Direttiva equilibrio di genere

Per consentire una rappresentanza di genere più equilibrata nei consigli delle società quotate in tutti gli Stati membri dell’Unione europea nell’ottobre 2022 il Consiglio ha adottato una direttiva. Con la nuova normativa, entro il 2026 le società quotate dovrebbero garantire che le donne occupino almeno il 40 per cento dei posti di amministratore senza incarichi esecutivi.

Sebbene la presenza femminile nei consigli di amministrazione sia in crescita grazie a quote e obblighi normativi, le posizioni decisionali - quelle in cui si prendono le scelte strategiche e si determinano i budget - sono quasi totalmente in mano agli uomini e anche la parità retributiva resta lontana.

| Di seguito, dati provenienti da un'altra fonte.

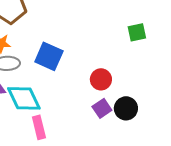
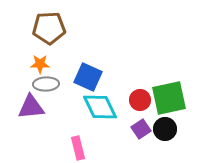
green square: (137, 32) -> (169, 98), moved, size x1.8
cyan diamond: (24, 98) -> (100, 107), moved

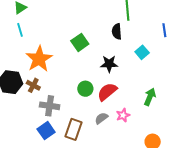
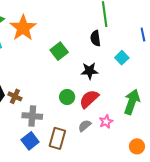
orange star: (39, 59) -> (23, 28), moved
green arrow: (150, 97) -> (132, 102), size x1.4

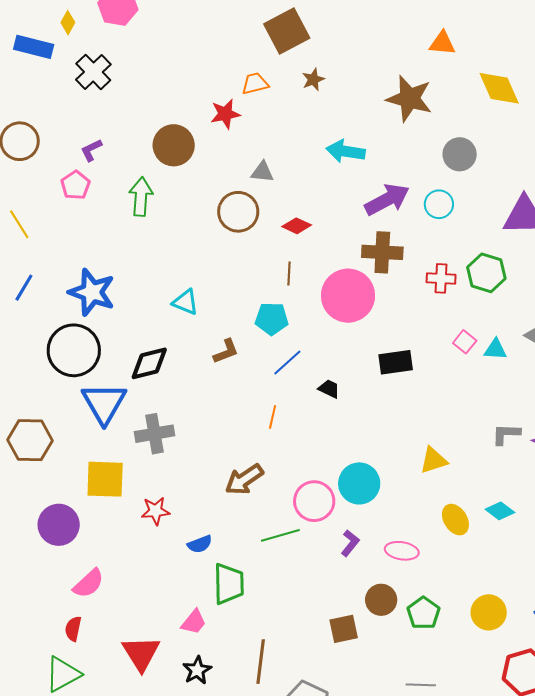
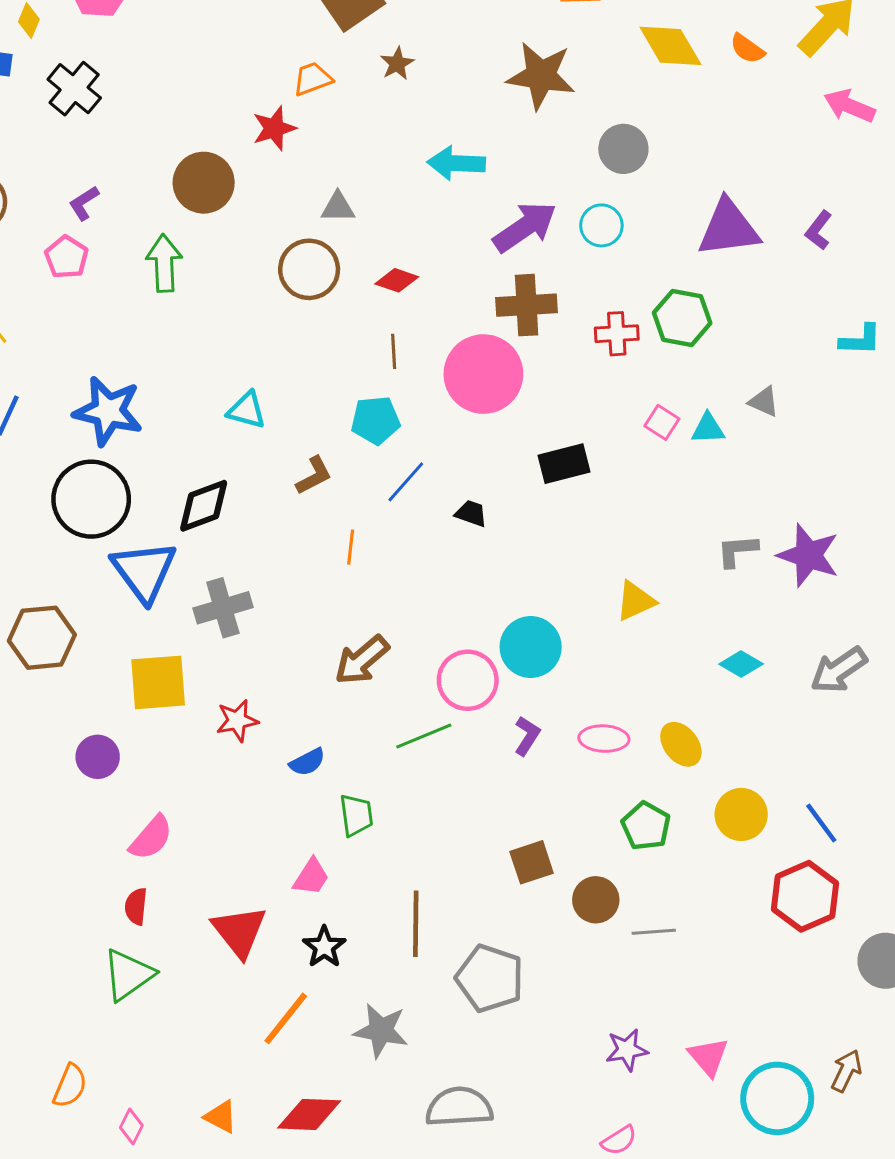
orange line: (273, 417) -> (351, 547), moved
yellow ellipse: (455, 520) -> (681, 744), moved
purple circle: (59, 525) -> (98, 757), size x0.7
green trapezoid: (229, 584) -> (356, 815), size x0.7
brown circle: (381, 600) -> (596, 900), moved

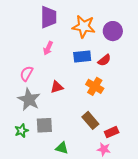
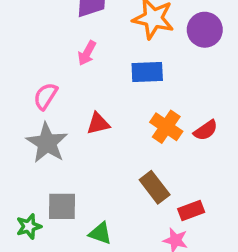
red semicircle: (104, 60) -> (206, 130), moved
gray square: (44, 125) -> (62, 206), moved
green star: (22, 131) -> (29, 226), moved

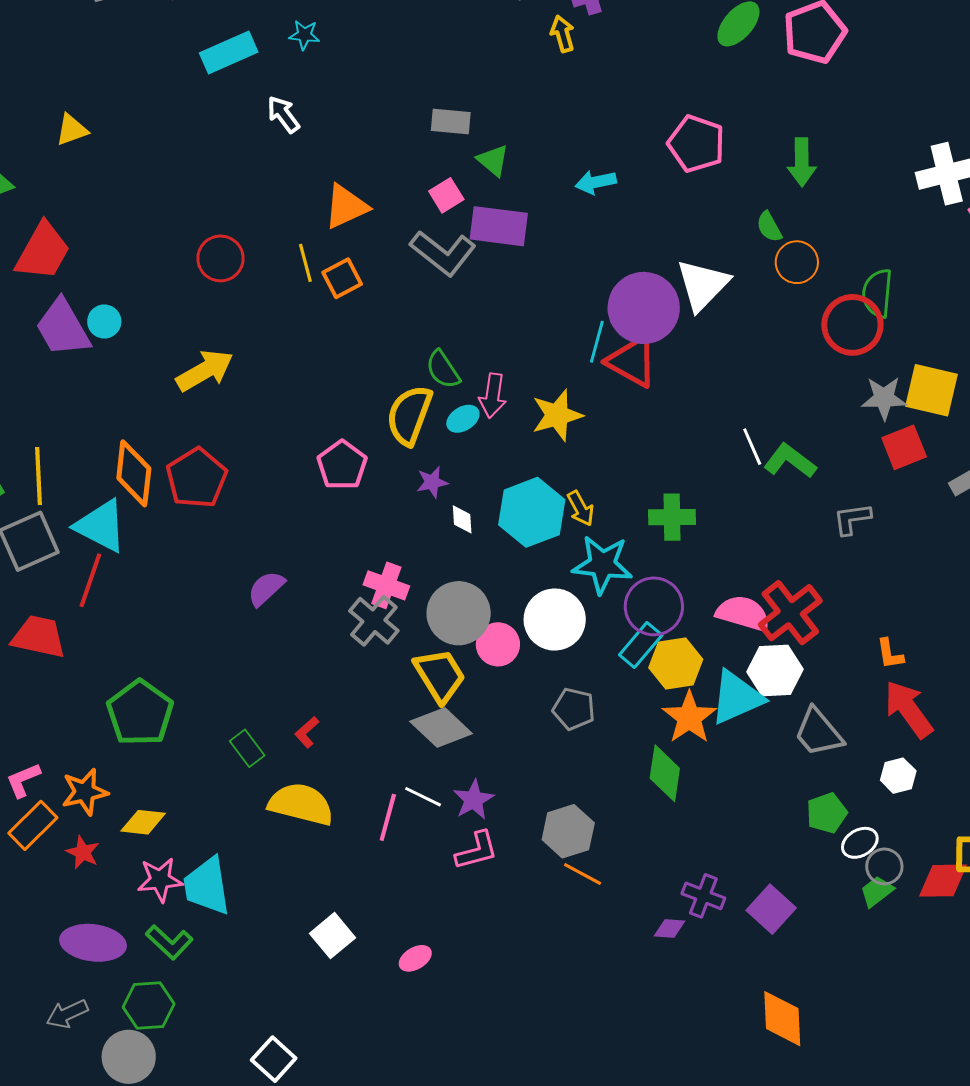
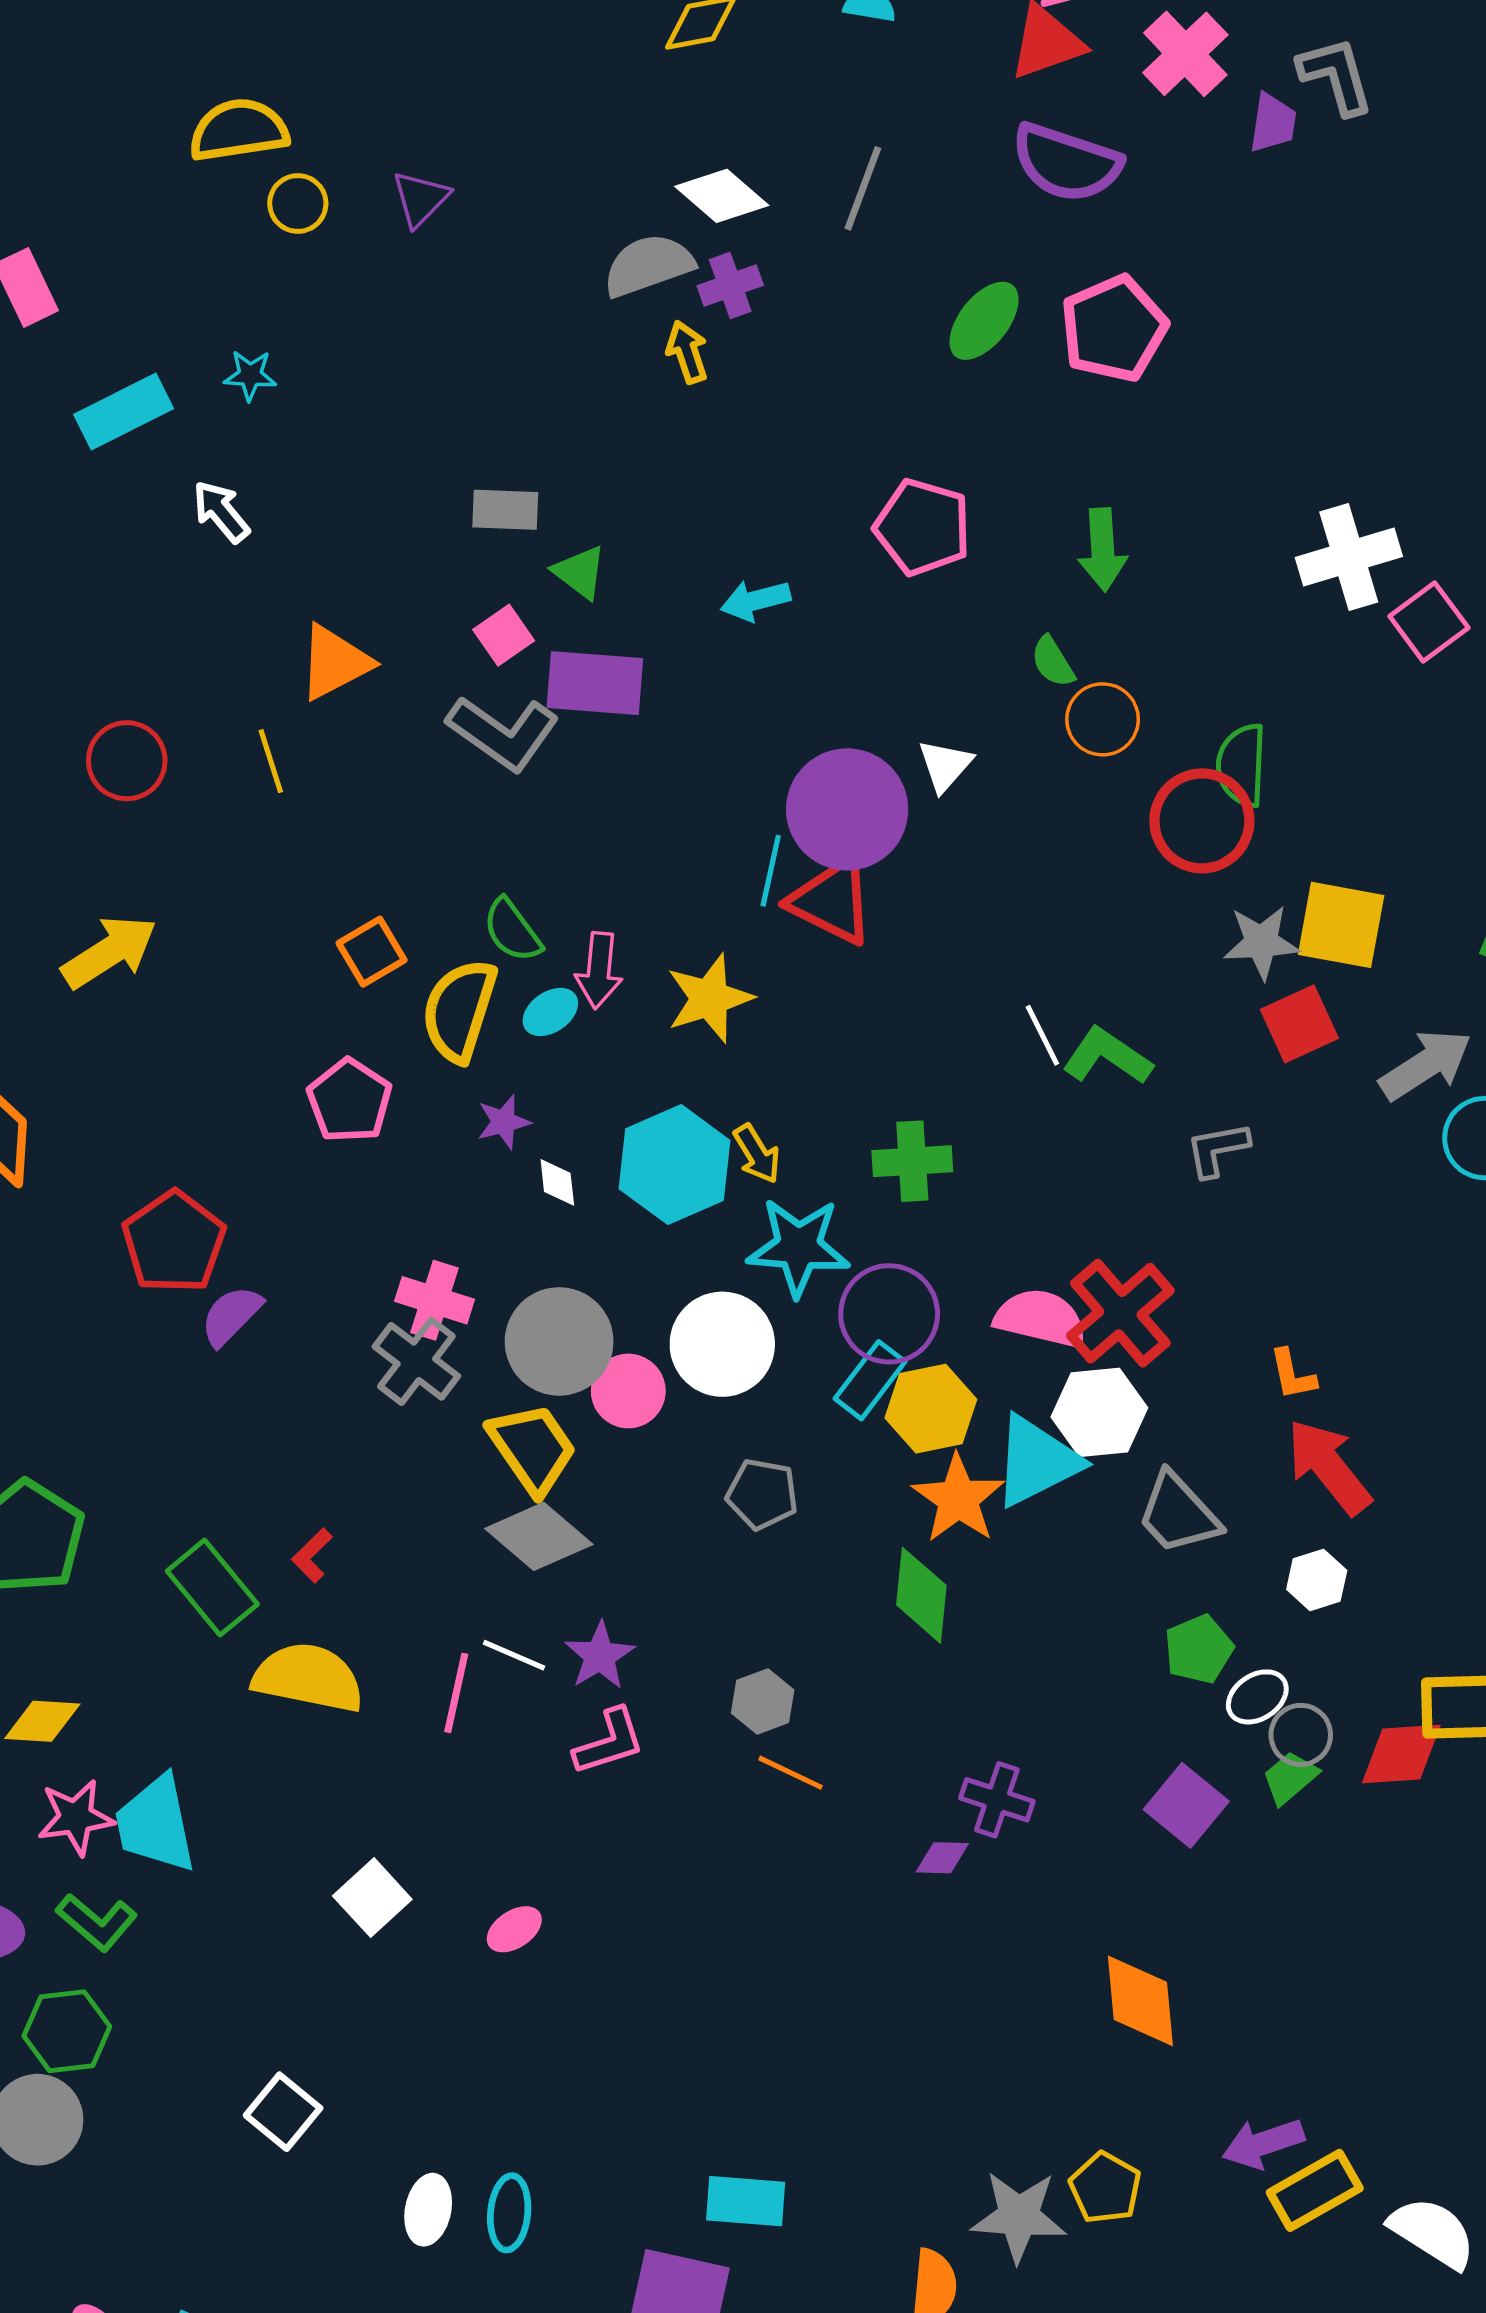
orange square: (342, 278) -> (372, 952), moved
white triangle: (703, 285) -> (945, 765), size x0.6
red pentagon: (197, 478) -> (174, 1242), moved
green rectangle: (247, 748) -> (212, 1588), size x1.5
gray hexagon: (568, 831) -> (763, 1701), size x0.7
purple square: (771, 909) -> (1186, 1805), moved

«Non bisogna normalizzare le persistenti disparità considerandole come un fenomeno casuale e ineluttabile. Le disuguaglianze sono il risultato di scelte o a volte non scelte della politica che hanno prodotto negli ultimi decenni profondissimi mutamenti nella distribuzione di risorse, dotazioni, opportunità e anche potere fra gli individui. È importante ridisegnare l’organizzazione del lavoro perché le donne non restino penalizzate», conclude Maslennikov.